OP, not a waste of our time at all .
Perhaps let your little sister read this thread, maybe it will help her to learn more about the reasons behind breeding.
Cmaire, what they are talking about is that the registered half breeds (I'll only discuss the AQHA and Appendix horses as I don't know much about the Arab registry) is that both parents are still registered and you can still track their lineage. You know what their lines are and you can look back at their parents and grandparents to see what kind of conformation runs in those lines. Knowing the lineage is also useful for tracking genetic diseases. For example, many people won't buy a horse with Impressive on the papers even if the horse is N/N just because of the stigma attached to that name. People buy grade horses every single day and many of the N/H progeny in recent years have been left unregistered because they are N/H. That means when a person decides to breed their grade mare because she's cute or because she's sweet, they could be creating another horse with a completely avoidable affliction.
Now, I'm just using this as an example but if the OP's mare happened to be Impressive bred and was a non-symptomatic N/H, then there is a chance that the foal could be born N/H too. Both of them could theoretically live long and productive lives and remain asymptomatic....or they could both start showing symptoms and be dead in a month.

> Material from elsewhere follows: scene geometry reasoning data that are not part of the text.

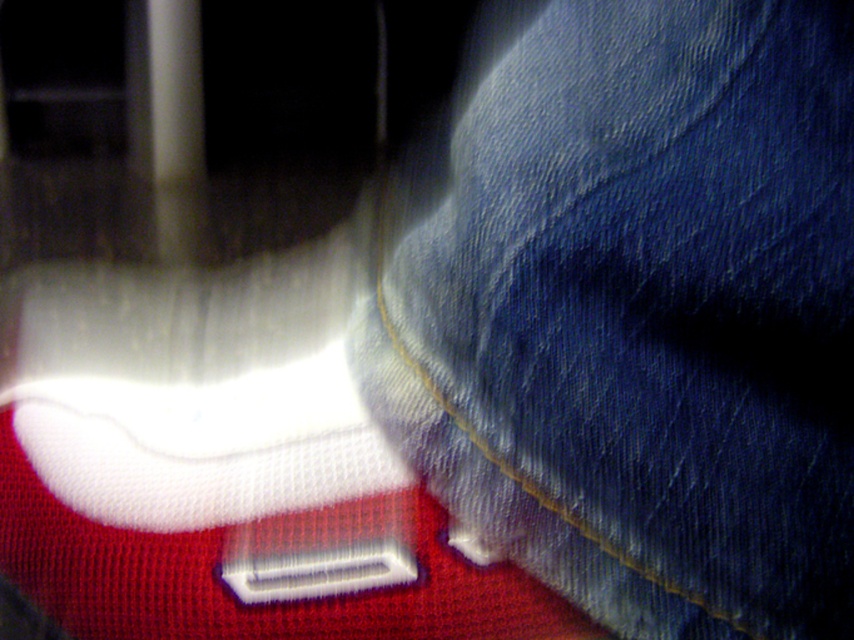 Between denim at center and white mesh sock at lower left, which one appears on the left side from the viewer's perspective?

white mesh sock at lower left

Is denim at center smaller than white mesh sock at lower left?

No.

Is point (502, 337) behind point (493, 598)?

No, (502, 337) is closer to viewer.

The image size is (854, 640). Find the location of `denim at center`. denim at center is located at coordinates (636, 310).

In the case of the OP's mare, they only know that she is a QH cross. Since they don't know what the other half of her lineage is (and likely her QH parent wasn't registered either so that lineage is completely unknown), there is a huge risk for some freaky conformational or genetic thing hiding in the genes just waiting to jump onto the genes of a foal.
Anyway, there are serious things to think about before a person should consider breeding and breeding a mare is nowhere close to a cheap endeavor.

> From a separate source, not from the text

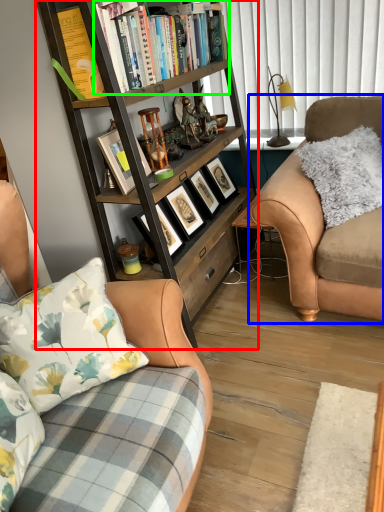 Question: Which object is the closest to the bookcase (highlighted by a red box)? Choose among these: studio couch (highlighted by a blue box) or book (highlighted by a green box).

Choices:
 (A) studio couch
 (B) book

Answer: (B)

First, you have to make sure that both the sire and dam have great conformation. A few minor flaws are acceptable, so long as the other evens it out, but there are some that are huge no-nos in breeding like calf knees, pigeon toes, extremely posty legs, super long backs, etc.
Also, the conformation of both sire and dam need to compliment each other. Generally speaking, if their conformation doesn't work well together, it wouldn't produce a desirable foal. That's why you breed cutting horse to cutting horse, jumping horse to jumping horse, dressage horse to dressage horse. I can't imagine the foal between a dressage horse and a cutting horse would be good for either of those disciplines. Plus, if it got just the wrong traits from each parent, you may end up with the fugliest foal on the planet.
Really, both parents should have proven themselves at some discipline first as well. Being sweet doesn't automatically qualify a horse as breeding quality, they need to be talented at something other than converting grass to poop.
Both parents need to be genetically tested to make sure that there are no genetic diseases like HERDA or HYPP or OLWS or any one of the other countless diseases hiding in there somewhere.
Each parent needs to have an amazing temperament because temperament can be genetic. If the sire is a beautiful horse with a rotten attitude, then you risk ending up with a foal with a rotten attitude who may not be so beautiful.
After the horse has been deemed worthy to reproduce, then you have to look at the costs to breed a horse.
1) There's the pre-breeding exam of the mare to make sure she's sound for breeding and having her tested to make sure she's not carrying any STD's (stud should be tested too)
2) There's the breeding fee itself
3) There's the numerous ultrasounds and vet visits during the pregnancy to make sure the mare isn't carrying twins and then to make sure everything is progressing nicely and the mare and fetus stay healthy.
4) There's the potential risk of the foaling, in which you could lose the mare, the foal, or both. If something goes wrong and you are able to save both, the vet bills from that would feed a small country for a week.
5) Then there's the immediately doubled feeding costs, farrier costs, vet costs, boarding costs, and training costs.
You also have to consider whether you honestly have the capability to train the foal. Let me tell you, training a foal is difficult. I'd been training older horses for about 10 years before I had my first foal experience and it was challenging as hell.
Then, there's the wait time. You're looking at 3 years before you can ride it, and that 3 years is a very long time when you're anxious.